Les Charbonnages de France assureront la surveillance et les conséquences de deux siècles et demi d'exploitation, Jack Verlaine, directeur des HBNPC l'assure. Les conséquences sont diverses : affaissements de terrain, surveillance du grisou, des eaux dans les galeries abandonnées. Dans certaines zones comme à Sin-le-Noble, le sol s'est affaissé et le sens des cours d'eau s'est inversé. Jean Faille explique que le relevage des eaux devra être assuré éternellement. Jean-Pierre Kucheida affirme que c'est celui qui a exploité qui doit en avoir la responsabilité, comme en Lorraine et conclu : "si les Charbonnages disparaissaient, c'est l'État qui serait responsable".

Date de diffusion :
02 décembre 1992

Éclairage

Les 150 ans d'exploitation du charbon dans le Nord-Pas-de-Calais ont eu aussi d'importantes conséquences environnementales (1). À la surface, la multiplication des infrastructures minières, la densification de la population et l'urbanisation ont contribué à la pollution des eaux et des sols. Néanmoins les séquelles les plus graves et les plus durables (certaines sont quasiment irréversibles) proviennent de l'activité extractive elle-même et de son impact sur le sous-sol. A court et moyen terme, il s'agit des problèmes de sécurité que posent les puits comblés après leur arrêt et surtout des dégâts causés par les affaissements miniers (dépressions en surface dues aux vides créées en profondeur par l'exploitation). A plus long terme, les problèmes majeurs relèvent des évolutions hydrologiques entraînées par l'extraction. Les affaissements de surface et le ruissellement des eaux amènent la création de nouvelles zones inondables ou définitivement inondées (lacs urbains). En dessous de la surface, les réarrangements structuraux des terrains houillers perturbent, souvent de manière définitive, le régime de circulation des eaux. S'imposent enfin le problème des eaux d'exhaure, c'est-à-dire les volumes impressionnants d'eau injectés par l'homme pour les besoins de l'exploitation ou infiltrés naturellement et qui devaient être pompés pour permettre le travail des hommes. L'arrêt de l'exploitation entraîne en général celui des pompages d'exhaure, ce qui peut, là encore, avoir un impact sur les réseaux hydrographiques souterrains et sur la qualité des eaux.
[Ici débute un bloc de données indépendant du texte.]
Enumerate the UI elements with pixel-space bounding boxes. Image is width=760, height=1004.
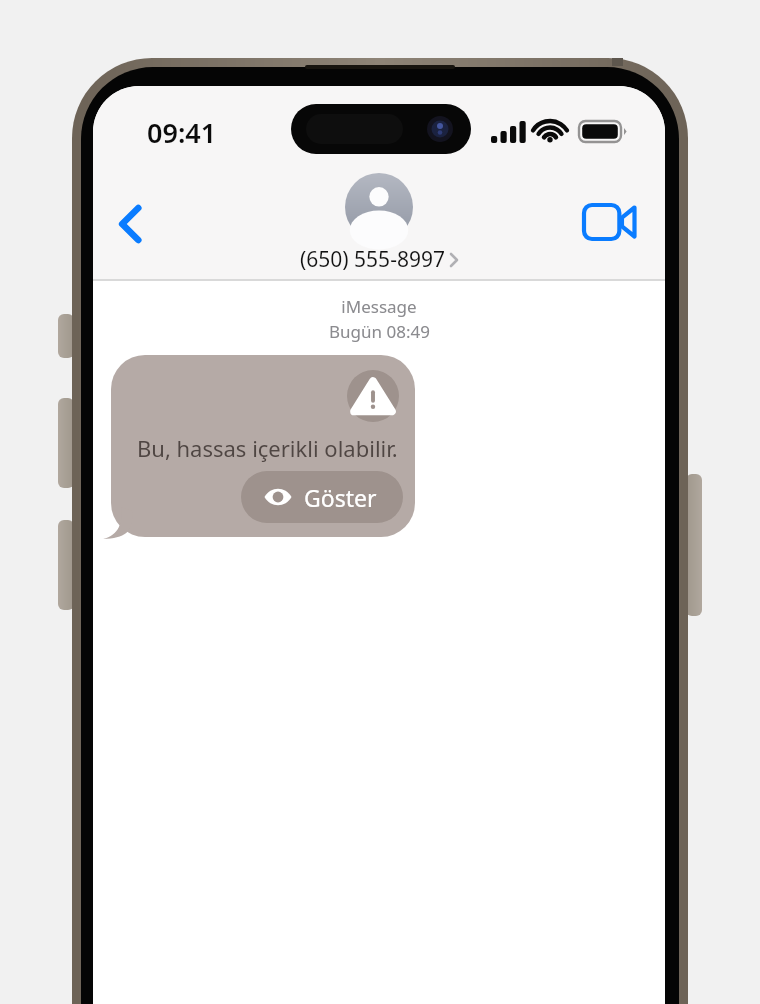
button[interactable]: Göster xyxy=(241,471,403,523)
staticText: (650) 555-8997 xyxy=(300,245,445,274)
staticText: Göster xyxy=(304,482,377,513)
other: Sensitive content warning xyxy=(347,370,399,422)
staticText: Bu, hassas içerikli olabilir. xyxy=(137,433,398,463)
button[interactable]: (650) 555-8997 xyxy=(300,173,458,274)
staticText: iMessage xyxy=(341,295,417,318)
button[interactable]: FaceTime video call xyxy=(579,196,641,248)
button[interactable]: Back xyxy=(103,196,159,252)
staticText: Bugün 08:49 xyxy=(329,320,430,343)
staticText: 09:41 xyxy=(147,114,217,151)
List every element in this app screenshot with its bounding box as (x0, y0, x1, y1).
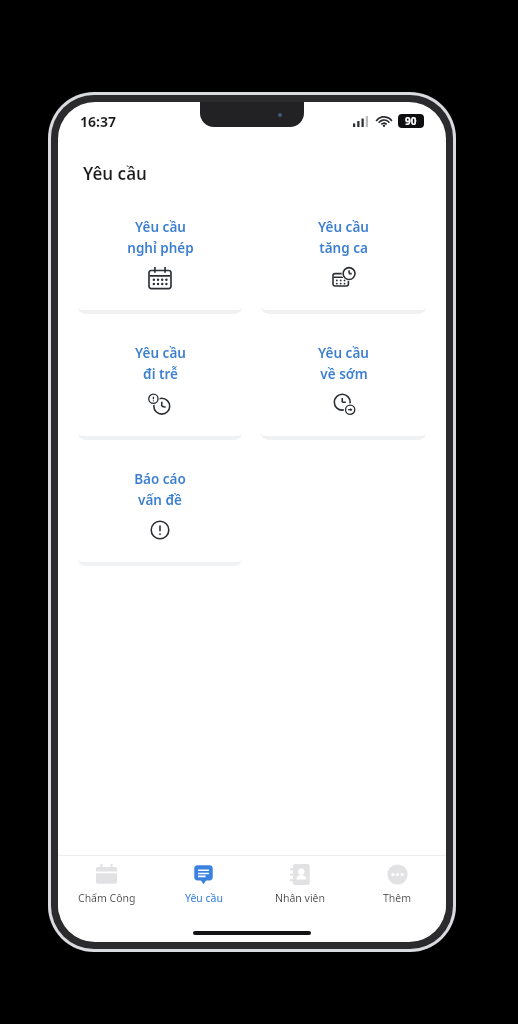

Ces problèmes multiples sont devenus de plus en plus sensibles aux yeux de la population, des élus et des administrateurs de l'ex-Bassin minier pour deux raisons : d'une part l'attention grandissante portée aux questions environnementales, d'autre part les interrogations concernant les responsabilités et le suivi de ces séquelles après la fin du charbon. Suivant les dispositions du Code minier (adopté en 1956), l'exploitant est tenu de prendre les mesures nécessaires pour prévenir les dégâts occasionnés par l'exploitation ; il demeure chargé des travaux de mise en sécurité au moment de l'arrêt des travaux et reste par la suite responsable des dommages causés. Le problème survient quand l'exploitant disparaît. C'est le cas au moment où est tourné ce reportage, puisque l'établissement public des Houillères du Bassin Nord-Pas-de-Calais doit cesser toute activité le 31 décembre 1992. A cette date cependant, on travaille encore dans certains puits, par exemple en Lorraine, et les Charbonnages de France continuent donc d'exister. C'est cet établissement qui est censé réendosser toutes les responsabilités environnementales exercées auparavant par les Houillères du Bassin. Pourtant l'inquiétude des élus – ici représentés par Jean-Pierre Kucheida, le député-maire socialiste de Liévin – persiste : leur interlocuteur devient plus lointain et de toute façon la fin définitive de l'exploitation du charbon à cette date est déjà programmée. La question n'est réglée qu'avec la loi du 30 mars 1999, dite "loi après-mine", qui transfère les responsabilités de l'exploitant en matière de surveillance et de prévention des risques à l'État. C'est aujourd'hui la situation qui prévaut, même si les acteurs locaux (collectivités, organismes tels que la Mission Bassin Minier, créée en 2000) témoignent aussi d'une réelle activité dans ce domaine, notamment pour ce qui touche à la gestion des eaux. L'ex-Bassin minier est devenu aujourd'hui un terrain d'expérience pour faire évoluer l'aménagement du territoire en fonction de risques environnementaux dus au passé mais qui pèsent encore sur le présent et sur l'avenir.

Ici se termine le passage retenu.